À la sortie des Bardenas, je me retrouve en Aragon. Je marche trois jours dans cette campagne avant de rejoindre la Sierra de Guara. La région est elle aussi vallonnée, avec de beaux villages en pierre un peu plus habités que ceux croisés auparavant, et sur mon parcours recouverte de forêts de buissons et de résineux. C'est beau et agréable. Relier ces villages à pieds en marchant à travers les forêts permet de prendre la mesure de l'immensité de cet espace recouvert de végétation, et de voir ces villages comme de simples points disséminés ici et là. Dans l'un d'entre eux je rencontre un soir un couple de français qui voyage en camping-car. Ce sont alors des gens en voyage qui m'ouvrent leur porte et m'offrent l'hospitalité ! Je suis invité chaleureusement pour le dîner et le petit-déjeuner. Au-delà du service rendu généreusement, il s'agit d'un vrai échange humain mutuel qui enrichit et ravit tout le monde. Il arrive que cela arrive précieusement. L'hospitalité de l'un vers l'autre, la joie de donner et de la joie de recevoir, sont le support d'un partage qui crée de la richesse à partir de rien, ou plutôt simplement à partir de qui l'on est, lorsqu'on se laisse porter par l'émulsion de la rencontre. De plus en plus, j'observe et j'accepte ce fait qu'au delà des gestes d'aide et de générosité reçus, mon passage peut aussi être généreux et rendre les gens heureux d'avoir de la visite. Je pense au beau discours d'un certain Félix, dans un documentaire à son sujet qui a eu grand succès (https://youtu.be/4_nDsGYrxdc), qui etaye cette idée qu'il fait vivre la générosité humaine par son mode de voyage, sans la demander, et qu'en cela il se sent utile. Il ne s'agit effectivement pas de transactions unidirectionnelles ou de charité, mais bien d'enrichissement mutuel qui fait du bien et véhicule des valeurs humaines.
Annie et Jean-Paul étaient très intéressés par ma marche, nous en parlons longuement, ils me donnent des conseils pour la fin de mon itinéraire espagnol, et nous passons encore du temps ensemble le lendemain matin avant de nous quitter. Cette rencontre me redonne confiance et sens en ce que je fais à un moment où j'en avais besoin. Je repars pour deux jours de marche jusqu'à Riglos, un village au pieds de falaises remarquables, qui marque l'entrée dans le Parque Natural de la Sierra y Cañones de Guara. La veille je reçois un nouveau geste qui fait plaisir à Murillo, où le gérant du camping m'offre la nuit après m'avoir demandé ce que je faisais. Il m'amène même en voiture pour un aller-retour à un village à 10km où j'ai fait livrer un nouveau T-shirt, ce qui m'évite un détour contraignant sans interrompre le fil continu de mon itinéraire. Tant que c'est possible, j'y tiens ! Même en choisissant autant que possible du matériel durable et en en prenant soin, s'il y a bien quelque chose qui s'use et qu'il faut changer de temps à autres, ce sont les vêtements et les chaussures, surtout avec une seule tenue portée tous les jours pour faire du sport.

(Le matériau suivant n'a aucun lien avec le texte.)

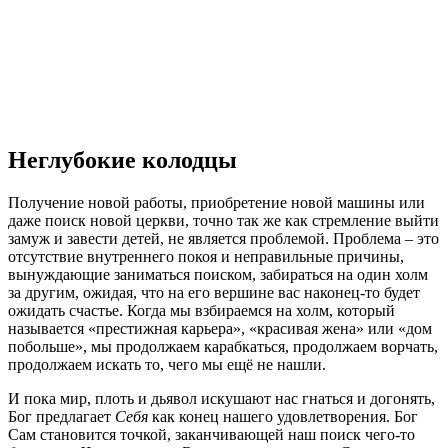
Неглубокие колодцы
Получение новой работы, приобретение новой машины или
даже поиск новой церкви, точно так же как стремление выйти
замуж и завести детей, не является проблемой. Проблема – это
отсутствие внутреннего покоя и неправильные причины,
вынуждающие заниматься поиском, забираться на один холм
за другим, ожидая, что на его вершине вас наконец-то будет
ожидать счастье. Когда мы взбираемся на холм, который
называется «престижная карьера», «красивая жена» или «дом
побольше», мы продолжаем карабкаться, продолжаем ворчать,
продолжаем искать то, чего мы ещё не нашли.
И пока мир, плоть и дьявол искушают нас гнаться и догонять,
Бог предлагает
Себя
как конец нашего удовлетворения. Бог
Сам становится точкой, заканчивающей наш поиск чего-то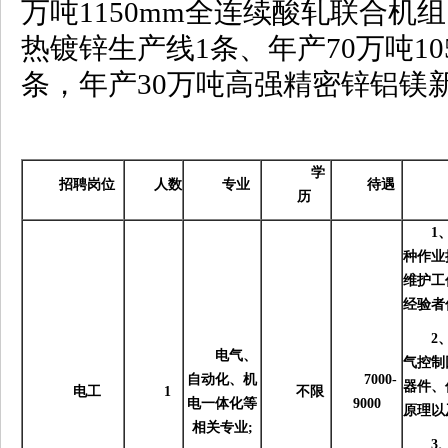
万吨1150mm全连续酸轧联合机组
热镀锌生产线1条、年产70万吨1
条，年产30万吨高强精密锌铝镁
学
招聘岗位
人数
专业
待遇
历
1
种作业
维护工
经验者
2
电气、
气控制
自动化、机
7000-
器件、
电工
1
不限
电一体化等
9000
原理以
相关专业;
3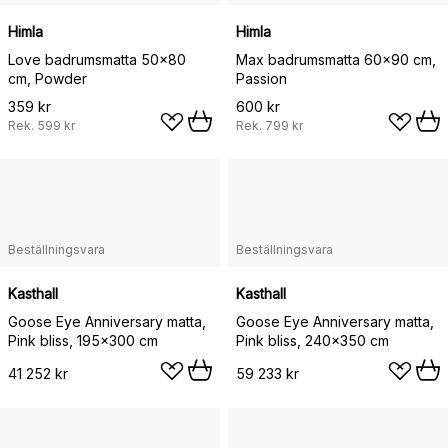
Himla
Himla
Love badrumsmatta 50x80
Max badrumsmatta 60x90 cm,
cm, Powder
Passion
359 kr
600 kr
Rek.
599 kr
Rek.
799 kr
Beställningsvara
Beställningsvara
Kasthall
Kasthall
Goose Eye Anniversary matta,
Goose Eye Anniversary matta,
Pink bliss, 195x300 cm
Pink bliss, 240x350 cm
41 252 kr
59 233 kr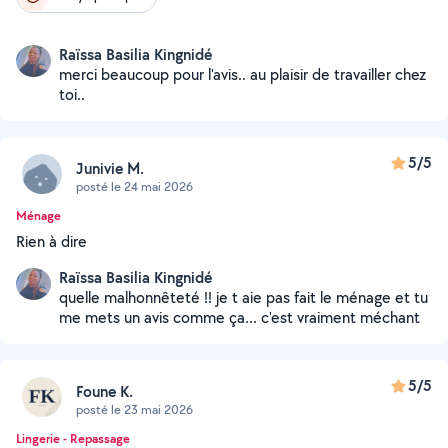
Raïssa Basilia Kingnidé
merci beaucoup pour l'avis.. au plaisir de travailler chez
toi..
5/5
Junivie M.
posté le 24 mai 2026
Ménage
Rien à dire
Raïssa Basilia Kingnidé
quelle malhonnêteté !! je t aie pas fait le ménage et tu
me mets un avis comme ça... c'est vraiment méchant
5/5
Foune K.
posté le 23 mai 2026
Lingerie - Repassage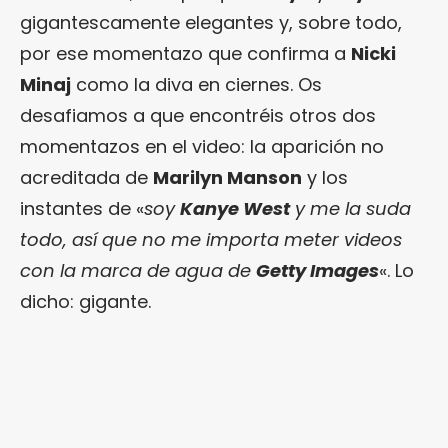
gigantescamente elegantes y, sobre todo,
por ese momentazo que confirma a
Nicki
Minaj
como la diva en ciernes. Os
desafiamos a que encontréis otros dos
momentazos en el video: la aparición no
acreditada de
Marilyn Manson
y los
instantes de «
soy
Kanye West
y me la suda
todo, así que no me importa meter videos
con la marca de agua de
Getty Images
«. Lo
dicho: gigante.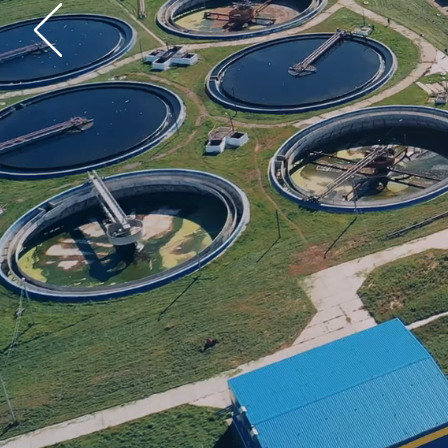
Als
bewährt
Niveaure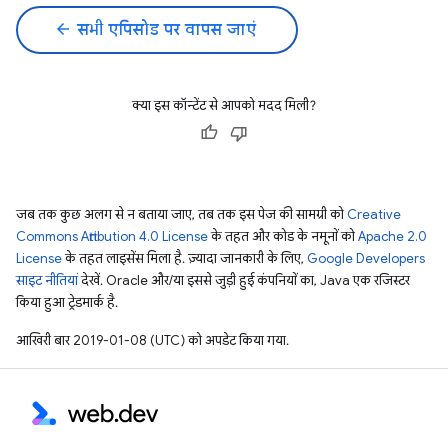
arrow_back
सभी एपिसोड पर वापस जाएं
क्या इस कॉन्टेंट से आपको मदद मिली?
जब तक कुछ अलग से न बताया जाए, तब तक इस पेज की सामग्री को
Creative
Commons Attribution 4.0 License
के तहत और कोड के नमूनों को
Apache 2.0
License
के तहत लाइसेंस मिला है. ज़्यादा जानकारी के लिए,
Google Developers
साइट नीतियां
देखें. Oracle और/या इससे जुड़ी हुई कंपनियों का, Java एक रजिस्टर
किया हुआ ट्रेडमार्क है.
आखिरी बार 2019-01-08 (UTC) को अपडेट किया गया.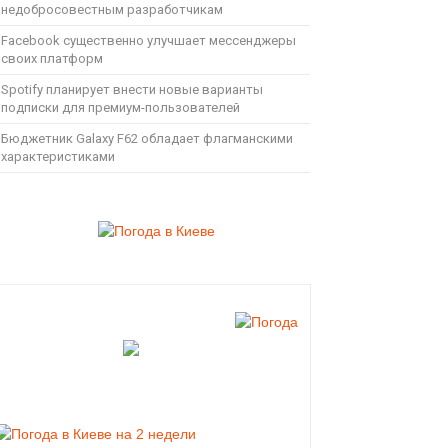
недобросовестным разработчикам
Facebook существенно улучшает мессенджеры
своих платформ
Spotify планирует внести новые варианты
подписки для премиум-пользователей
Бюджетник Galaxy F62 обладает флагманскими
характеристиками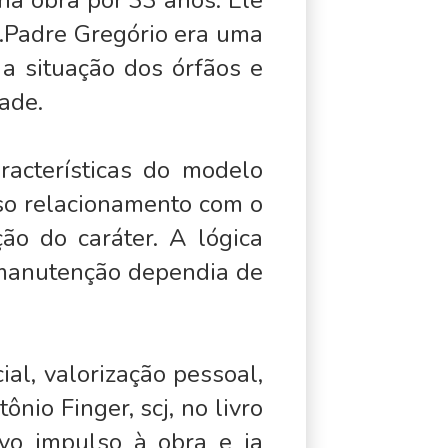
na obra por 33 anos. Ele
.Padre Gregório era uma
a situação dos órfãos e
ade.
acterísticas do modelo
sso relacionamento com o
ão do caráter. A lógica
 manutenção dependia de
al, valorização pessoal,
ônio Finger, scj, no livro
vo impulso à obra e ia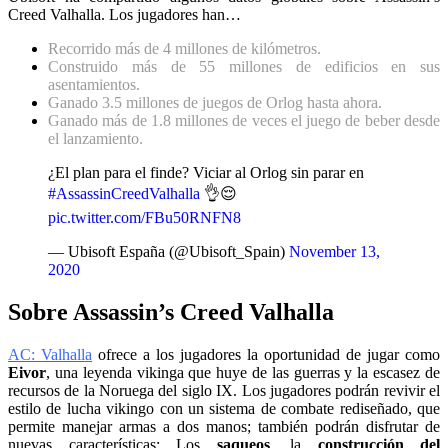
Creed Valhalla. Los jugadores han…
Recorrido más de 4 millones de kilómetros.
Construido más de 55 millones de edificios en sus
asentamientos.
Ganado 3.5 millones de juegos de Orlog hasta ahora.
Ganado más de 1.8 millones de veces el juego de beber desde
el lanzamiento.
¿El plan para el finde? Viciar al Orlog sin parar en
#AssassinCreedValhalla
👌😌
pic.twitter.com/FBu50RNFN8
— Ubisoft España (@Ubisoft_Spain)
November 13,
2020
Sobre Assassin’s Creed Valhalla
AC: Valhalla
ofrece a los jugadores la oportunidad de jugar como
Eivor
, una leyenda vikinga que huye de las guerras y la escasez de
recursos de la Noruega del siglo IX. Los jugadores podrán revivir el
estilo de lucha vikingo con un sistema de combate rediseñado, que
permite manejar armas a dos manos; también podrán disfrutar de
nuevas características: Los
saqueos
, la
construcción del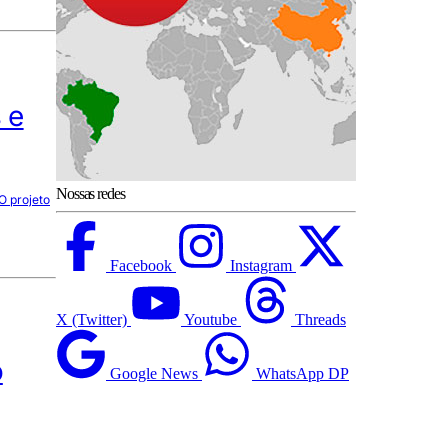
 e
Nossas redes
O projeto
Facebook
Instagram
X (Twitter)
Youtube
Threads
o
Google News
WhatsApp DP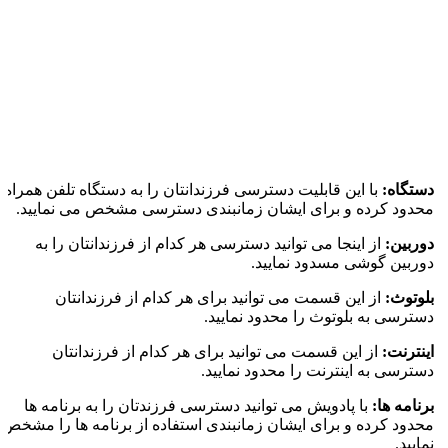
دستگاه:
با این قابلیت دسترسی فرزندانتان را به دستگاه تلفن همراه
محدود کرده و برای ایشان زمانبندی دسترسی مشخص می نمایید.
دوربین:
از اینجا می توانید دسترسی هر کدام از فرزندانتان را به
دوربین گوشی مسدود نمایید.
بلوتوث:
از این قسمت می توانید برای هر کدام از فرزندانتان
دسترسی به بلوتوث را محدود نمایید.
اینترنت:
از این قسمت می توانید برای هر کدام از فرزندانتان
دسترسی به اینترنت را محدود نمایید.
برنامه ها:
با پادویش می توانید دسترسی فرزندتان را به برنامه ها
محدود کرده و برای ایشان زمانبندی استفاده از برنامه ها را مشخص
نمایید.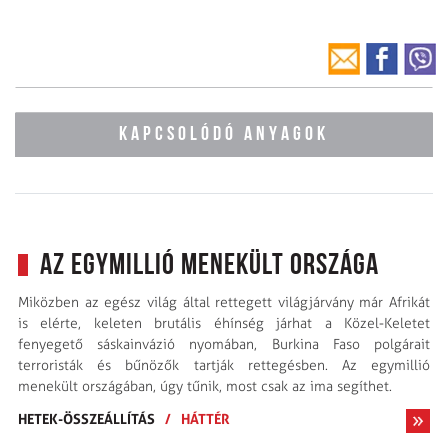
KAPCSOLÓDÓ ANYAGOK
Az egymillió menekült országa
Miközben az egész világ által rettegett világjárvány már Afrikát
is elérte, keleten brutális éhínség járhat a Közel-Keletet
fenyegető sáskainvázió nyomában, Burkina Faso polgárait
terroristák és bűnözők tartják rettegésben. Az egymillió
menekült országában, úgy tűnik, most csak az ima segíthet.
HETEK-ÖSSZEÁLLÍTÁS
/
HÁTTÉR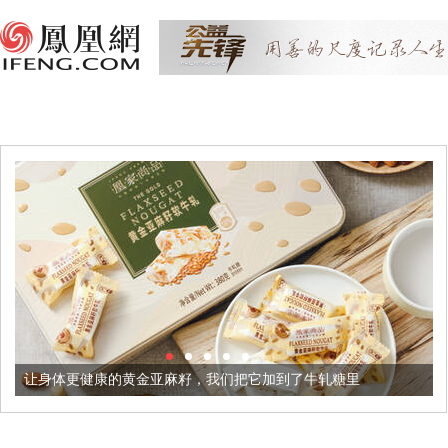
康的黄金亚麻籽，我们把它加到了牛轧糖里
被列入佛家七宝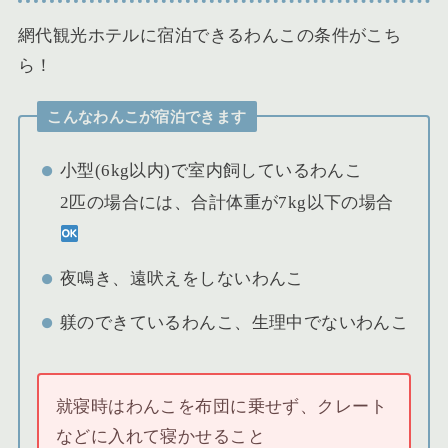
網代観光ホテルに宿泊できるわんこの条件がこち
ら！
こんなわんこが宿泊できます
小型(6kg以内)で室内飼しているわんこ
2匹の場合には、合計体重が7kg以下の場合
夜鳴き、遠吠えをしないわんこ
躾のできているわんこ、生理中でないわんこ
就寝時はわんこを布団に乗せず、クレート
などに入れて寝かせること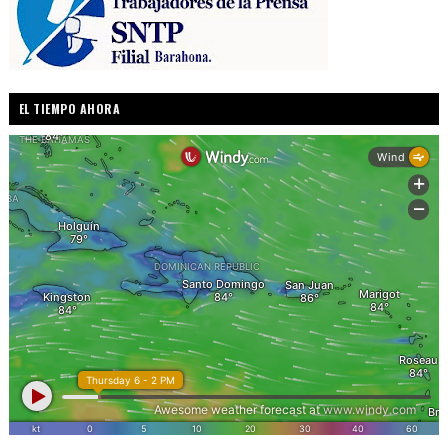
EL TIEMPO AHORA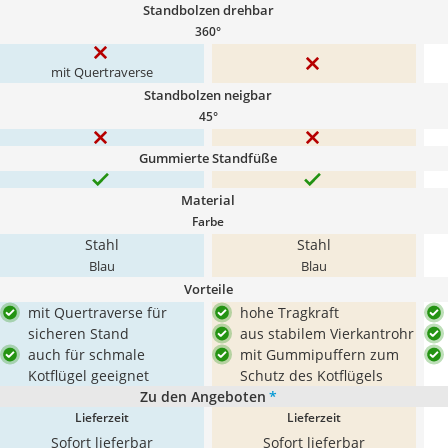
Standbolzen drehbar
360°
mit Quertraverse
Standbolzen neigbar
45°
Gummierte Standfüße
Material
Farbe
Stahl
Stahl
Blau
Blau
Vorteile
mit Quertraverse für
hohe Tragkraft
sicheren Stand
aus stabilem Vierkantrohr
auch für schmale
mit Gummipuffern zum
Kotflügel geeignet
Schutz des Kotflügels
Zu den Angeboten
*
Lieferzeit
Lieferzeit
Sofort lieferbar
Sofort lieferbar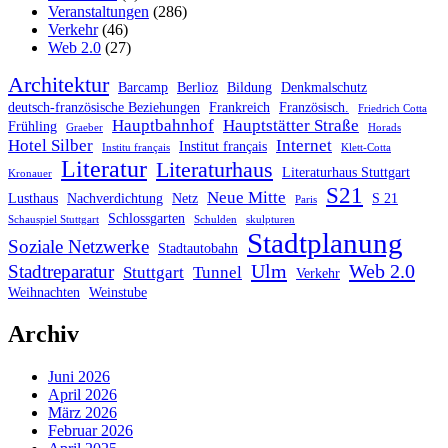
Veranstaltungen
(286)
Verkehr
(46)
Web 2.0
(27)
Architektur
Barcamp
Berlioz
Bildung
Denkmalschutz
deutsch-französische Beziehungen
Frankreich
Französisch.
Friedrich Cotta
Hauptbahnhof
Hauptstätter Straße
Frühling
Graeber
Horads
Hotel Silber
Internet
Institut français
Institu français
Klett-Cotta
Literatur
Literaturhaus
Literaturhaus Stuttgart
Kronauer
S21
Neue Mitte
Lusthaus
Nachverdichtung
Netz
S 21
Paris
Schlossgarten
Schauspiel Stuttgart
Schulden
skulpturen
Stadtplanung
Soziale Netzwerke
Stadtautobahn
Ulm
Web 2.0
Stadtreparatur
Stuttgart
Tunnel
Verkehr
Weihnachten
Weinstube
Archiv
Juni 2026
April 2026
März 2026
Februar 2026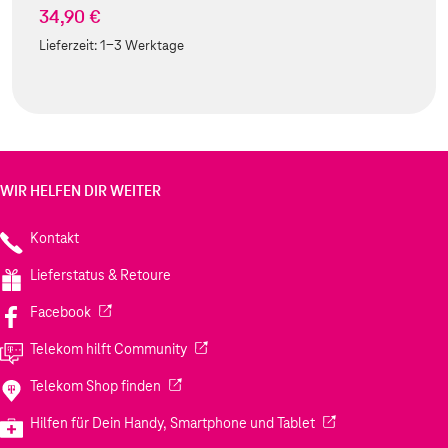
34,90 €
Lieferzeit:
1-3 Werktage
WIR HELFEN DIR WEITER
Kontakt
Lieferstatus & Retoure
(Wird in einem neuen Tab geöffnet)
Facebook
(Wird in einem neuen Tab geöffnet)
Telekom hilft Community
(Wird in einem neuen Tab geöffnet)
Telekom Shop finden
(Wird in einem neuen
Hilfen für Dein Handy, Smartphone und Tablet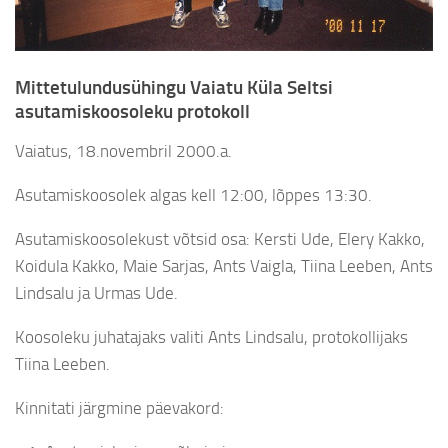
Mittetulundusühingu Vaiatu Küla Seltsi
asutamiskoosoleku protokoll
Vaiatus, 18.novembril 2000.a.
Asutamiskoosolek algas kell 12:00, lõppes 13:30.
Asutamiskoosolekust võtsid osa: Kersti Ude, Elery Kakko,
Koidula Kakko, Maie Sarjas, Ants Vaigla, Tiina Leeben, Ants
Lindsalu ja Urmas Ude.
Koosoleku juhatajaks valiti Ants Lindsalu, protokollijaks
Tiina Leeben.
Kinnitati järgmine päevakord: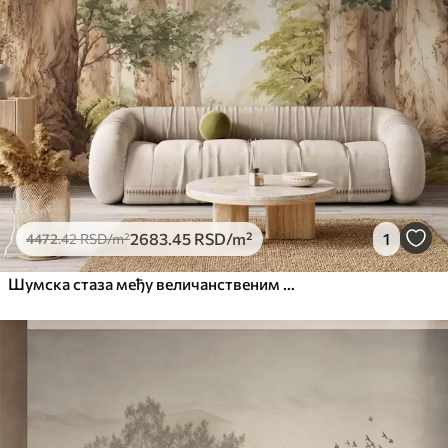
2683
.45
RSD
/m²
1
4472
.42
RSD
/m²
Шумска стаза међу величанственим дрвећем у акварелном стилу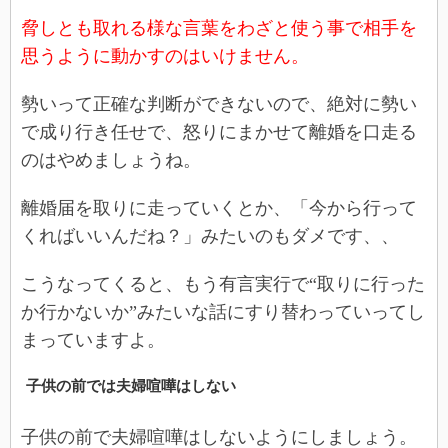
脅しとも取れる様な言葉をわざと使う事で相手を
思うように動かすのはいけません。
勢いって正確な判断ができないので、絶対に勢い
で成り行き任せで、怒りにまかせて離婚を口走る
のはやめましょうね。
離婚届を取りに走っていくとか、「今から行って
くればいいんだね？」みたいのもダメです、、
こうなってくると、もう有言実行で“取りに行った
か行かないか”みたいな話にすり替わっていってし
まっていますよ。
子供の前では夫婦喧嘩はしない
子供の前で夫婦喧嘩はしないようにしましょう。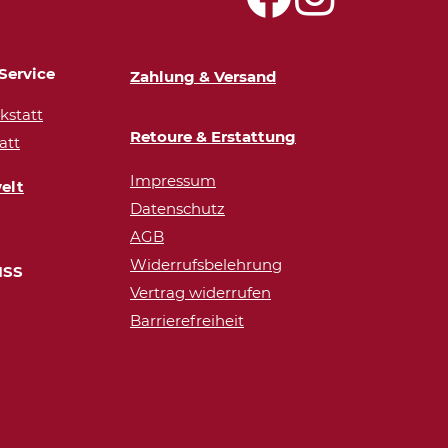
Service
Zahlung & Versand
statt
Retoure & Erstattung
att
Impressum
elt
Datenschutz
AGB
Widerrufsbelehrung
ISS
Vertrag widerrufen
Barrierefreiheit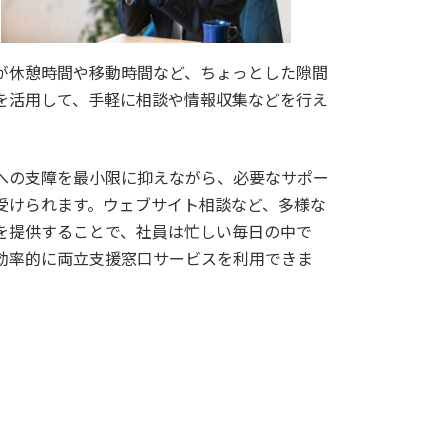
が休憩時間や移動時間など、ちょっとした隙間
を活用して、手軽に相談や情報収集などを行え
。
への支障を最小限に抑えながら、必要なサポー
受けられます。ウェブサイト相談など、多様な
を提供することで、社員は忙しい毎日の中で
効率的に両立支援窓口サービスを利用できま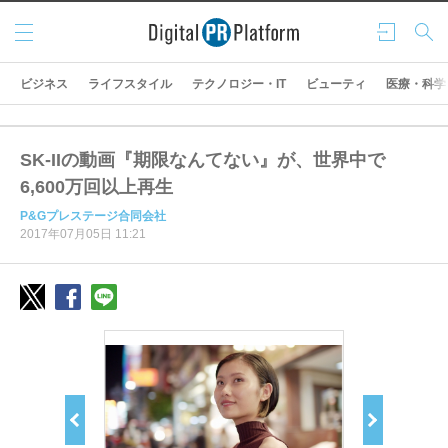
メニ
ログ
検索
ュー
イン
ビジネス
ライフスタイル
テクノロジー・IT
ビューティ
医療・科学
SK-IIの動画『期限なんてない』が、世界中で
6,600万回以上再生
P&Gプレステージ合同会社
2017年07月05日 11:21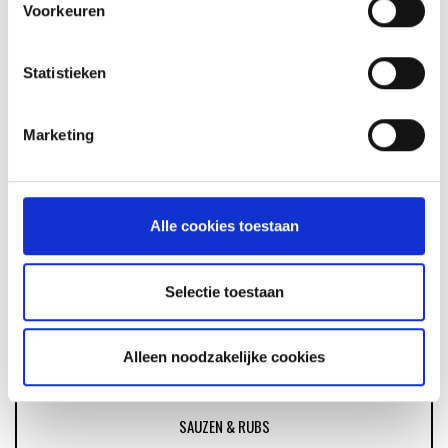
Voorkeuren
GLÜHWEIN VAN DE MASTER
Statistieken
TOUCH UIT DE DUTCH OVEN
RECEPT
Marketing
ASSORTIMENT
Alle cookies toestaan
BARBECUE'S
Selectie toestaan
ACCESSOIRES
Alleen noodzakelijke cookies
SAUZEN & RUBS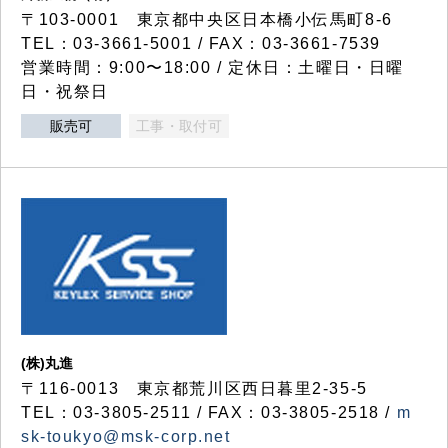
〒103-0001 東京都中央区日本橋小伝馬町8-6
TEL：03-3661-5001 / FAX：03-3661-7539
営業時間：9:00〜18:00 / 定休日：土曜日・日曜
日・祝祭日
販売可
工事・取付可
(株)丸進
〒116-0013 東京都荒川区西日暮里2-35-5
TEL：03-3805-2511 / FAX：03-3805-2518 /
m
sk-toukyo@msk-corp.net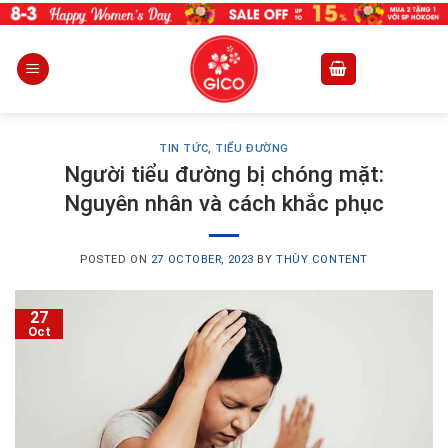
Skip
to
content
TIN TỨC
,
TIỂU ĐƯỜNG
Người tiểu đường bị chóng mặt:
Nguyên nhân và cách khắc phục
POSTED ON
27 OCTOBER, 2023
BY
THÙY CONTENT
27
Oct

Environ 4000 km à pieds et 2000 km à vélo, c'est un beau score pour un T-shirt dont j'ai prolongé la durée de vie a plusieurs reprises avec du fil et une aiguille, un indispensable dans son kit de réparation ! Deux secteurs dont j'ai hâte et où marcher devient vraiment pertinent restent sur mon parcours avant de passer en France : la Sierra de Guara et les Pyrénées.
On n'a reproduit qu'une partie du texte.